The Canadian Home Builder’s Association (CHBA) introduced a formal program in 2017 that includes a 100% net zero certification or a net zero ready certification. As per their standards, net zero energy ready is a building achieving 80% energy efficiency over the current building code standards. To achieve these levels of energy efficiency, the Net Zero Home principles are essentially the same as the Passive House principles.
LEED stands for Leadership in Energy and Environmental Design and is a program first introduced in the USA and managed in Canada by the Canada Green Building Council. LEED is more comprehensive when it comes to environmental factors of a building and energy efficiency is just one of the factors. There are four certification levels (certified, silver, gold and platinum) and the level depends on a points rating in eight different categories for homes: Innovation & Design, Location & Linkages, Sustainable Sites, Water Efficiency, Energy & Atmosphere, Materials & Resources, Indoor Environmental Quality, Awareness & Education.
When it comes to energy efficiency, LEED ratings are measured based on a design model of the actual building versus a baseline building. On average, energy efficiency is modelled between 20% to 30% better than a standard or baseline building. A downfall of this model is that it does not measure the actual energy performance during or after construction and that building owners may not actually experience the calculated savings.

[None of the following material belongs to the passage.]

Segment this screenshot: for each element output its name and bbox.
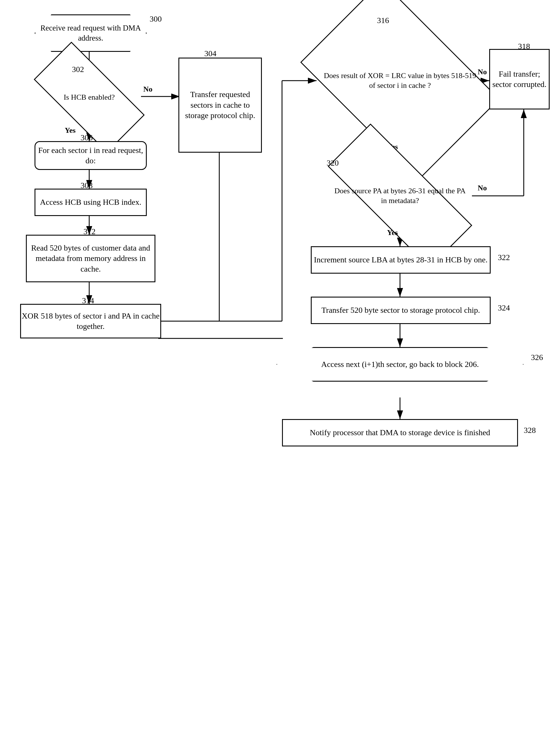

LEED is probably the best-known program when it comes to environmental factors of a building. While LEED for Homes is a more recent certification, LEED istelf is most common in larger commercial and public buildings, especially in office buildings.
For an explanation of a Passive House, please visit our blog post “What is a Passive House”. For energy efficiency, Passive House aims at a 90% energy efficiency over a regular building. Certifications are issued by the Passive House Institute.
In 2015, Passive House Classes were introduced (classic, plus and premium) to recognize even better energy efficiency of the house and renewable energy being produced on site. Passive Houses with renewable energy generation may produce significantly more energy than their primary energy demand and thus also classify as Net Zero Energy buildings.
The Living Building Challenge
The Living Building Challenge by the International Living Future Institute does not aim at the reduced impact of a building but making a positive impact. This goes beyond energy efficiency and into many other aspects of a building. The certification program consists of seven “petals” or categories: Place, water, energy, health & happiness, materials, equity and beauty. To achieve the certified status, buildings are audited against actual performance after at least 12 months of building operation.
The organization offers multiple different certification models, from the Living Building Challenge to Core Green Building, Zero Energy, Zero Carbon or individual petal certifications.
For energy efficiency, the program declares the imperative of the building needing a net positive energy balance of producing 105% of its energy need by renewables on site not using combustion. This is looking at the total energy demand not just the need for primary energy used in heating, cooling or ventilation.
The Others (regional and alternate programs)
To round out the picture, we also like to mention other programs that we feel may not be as present in Toronto or as immediately focused on energy efficiency.
BREEAM (Building Research Establishment Environmental Assessment Method) looks at the overall sustainability of buildings. Its categories evaluate energy and water use, health and wellbeing, pollution, transport, materials, waste, ecology and management processes. Buildings are rated and certified on a scale of 'Pass', 'Good', 'Very Good', 'Excellent' and 'Outstanding'.
This program is based in the UK and while it gets referred to frequently, we feel that it is not well adopted in Canada and some of its requirements have been surpassed by other systems at this stage, making its future relevance questionable.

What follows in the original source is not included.